The topic we shy away from and yet are held captive is simply what our child might be like without their disability.

God, I know. You don’t have to tell me, because I know.

As parents, there’s a process, one that begins early on. No one really wants to talk about this anymore, and the term “mourning” has been deemed offensive to many, which I can understand. So I’ll simply say there’s a process of letting go of our expectations. This is an important step, because it clears the way for embracing the child you have. Our kids may not be typically developing, and they may not be able to move through this world in a typical manner, but they’re not incomplete, either. It is our absolute privilege to know them and to help guide them to a place where they can meaningfully navigate that world on their own terms. Letting go of that perfect, boring little imaginary kid is crucial. He was just going to let you down anyway.

There are times, though, when I look at Schuyler and I wonder. I think about what her voice might sound like, and the amazing things she might have to express with that sweet voice. I wonder if should would have a Texas accent (she totally would, y’all), or if her speech would be peppered with “ums” and “likes”. I wonder what kind of writer she’d be if her understanding of language and the world were more complete. Would she have found her talent already? Would she be a percussion wizard, or would she have found another musical or artistic path? Would she be driving a car now? Would she have a boyfriend or a girlfriend? Or a close and equal friend at all, for that matter?

Schuyler has a cousin who is almost her exact age, younger by two weeks. In many ways, he provides an unspoken, mostly unacknowledged benchmark by which her alternate self might be tracked. We almost never discuss it, even with each other, but with every milestone he achieves, with every academic advancement and musical accomplishment, with every typical mile marker he passes, we feel it just a little. There but for the vindictiveness of God goes she.

Might Have Been is not fair, and it’s not right. It’s downright wicked, and we push it down, like all special needs parents who feel such push it down deep. It means nothing, it helps nothing. Might Have Been is entirely destructive. There’s not a “but” here, aside from the one that says “but in our moments of weakness, we peek under that sheet anyway.”

After fifteen years, there’s something else I’ve discovered about Might Have Been, something I wish I’d known all along and something I wish I remembered all the time. Might Have Been isn’t just an asshole. It’s a fiction.

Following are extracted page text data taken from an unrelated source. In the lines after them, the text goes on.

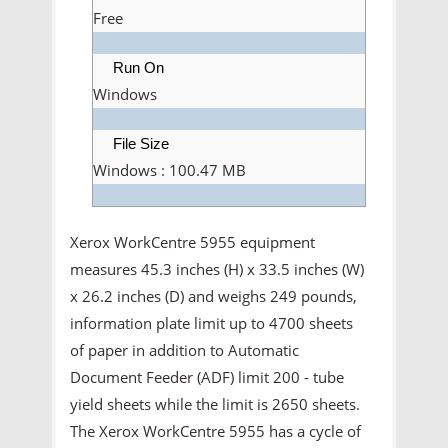
Free
Run On
Windows
File Size
Windows : 100.47 MB
Xerox WorkCentre 5955 equipment
measures 45.3 inches (H) x 33.5 inches (W)
x 26.2 inches (D) and weighs 249 pounds,
information plate limit up to 4700 sheets
of paper in addition to Automatic
Document Feeder (ADF) limit 200 - tube
yield sheets while the limit is 2650 sheets.
The Xerox WorkCentre 5955 has a cycle of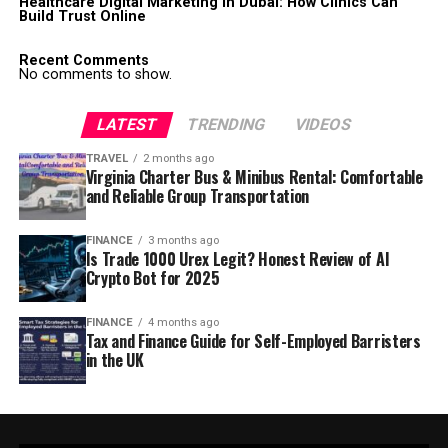
Healthcare Digital Marketing in Dubai: How Clinics Can
Build Trust Online
Recent Comments
No comments to show.
LATEST
TRENDING
VIDEOS
TRAVEL
2 months ago
Virginia Charter Bus & Minibus Rental: Comfortable
and Reliable Group Transportation
FINANCE
3 months ago
Is Trade 1000 Urex Legit? Honest Review of AI
Crypto Bot for 2025
FINANCE
4 months ago
Tax and Finance Guide for Self-Employed Barristers
in the UK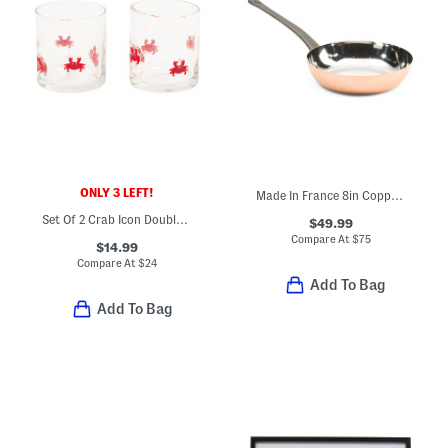
ONLY 3 LEFT!
Made In France 8in Copper Fry Pan
Set Of 2 Crab Icon Double Old Fashioned Glasses
$49.99
Compare At
$
75
$14.99
Compare At
$
24
Add To Bag
Add To Bag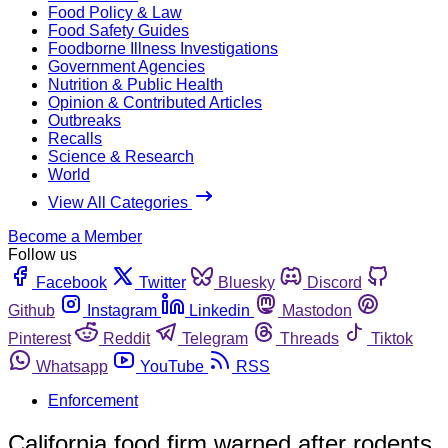
Food Policy & Law
Food Safety Guides
Foodborne Illness Investigations
Government Agencies
Nutrition & Public Health
Opinion & Contributed Articles
Outbreaks
Recalls
Science & Research
World
View All Categories
Become a Member
Follow us
Facebook
Twitter
Bluesky
Discord
Github
Instagram
Linkedin
Mastodon
Pinterest
Reddit
Telegram
Threads
Tiktok
Whatsapp
YouTube
RSS
Enforcement
California food firm warned after rodents,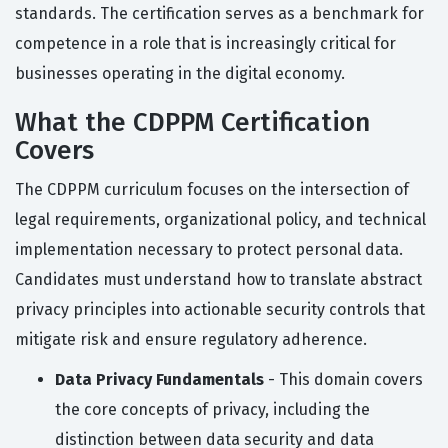
standards. The certification serves as a benchmark for
competence in a role that is increasingly critical for
businesses operating in the digital economy.
What the CDPPM Certification
Covers
The CDPPM curriculum focuses on the intersection of
legal requirements, organizational policy, and technical
implementation necessary to protect personal data.
Candidates must understand how to translate abstract
privacy principles into actionable security controls that
mitigate risk and ensure regulatory adherence.
Data Privacy Fundamentals
- This domain covers
the core concepts of privacy, including the
distinction between data security and data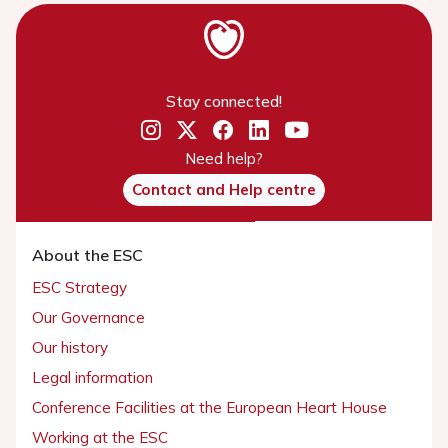
Stay connected!
Need help?
Contact and Help centre
About the ESC
ESC Strategy
Our Governance
Our history
Legal information
Conference Facilities at the European Heart House
Working at the ESC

That child doesn’t exist, but there’s not a vacuum in it’s place. Schuyler is who she is, and her disability doesn’t just make thing harder for her. It changes everything about how she thinks and how she processes the world around her. Those different paths are hard for her teachers and friends and even family to understand, and impossible for us to travel. But they are her paths, and they are beautiful. We only have to have the eyes to glimpse them from time to time.

I can say a great many things about Schuyler, and I can describe the hardships she faces and is likely to face for the rest of her life. God knows I think about them almost constantly, my own boulder that I push up that hillside. But there’s one thing I can tell you with absolute certainty, and I imagine most of the people who know Schuyler would say the same thing about her.

Schuyler is, by a country mile, the happiest human being I know. And it’s not because she doesn’t know any better. It’s because she does. She gets the beautiful parts of the world, while I often only see the pain and the cruelty that it holds for her and for us all, I guess. Schuyler holds on to the aspects of the world that she cherishes, and she tries very hard to throw away the rest. I don’t know if that’s a plan for success or if it’s going to bite her face off one day. I only know that it works for her, and it gets her through days both simple and complicated.

And I know that in that regard, I envy my daughter very, very much. As I should. As should we all.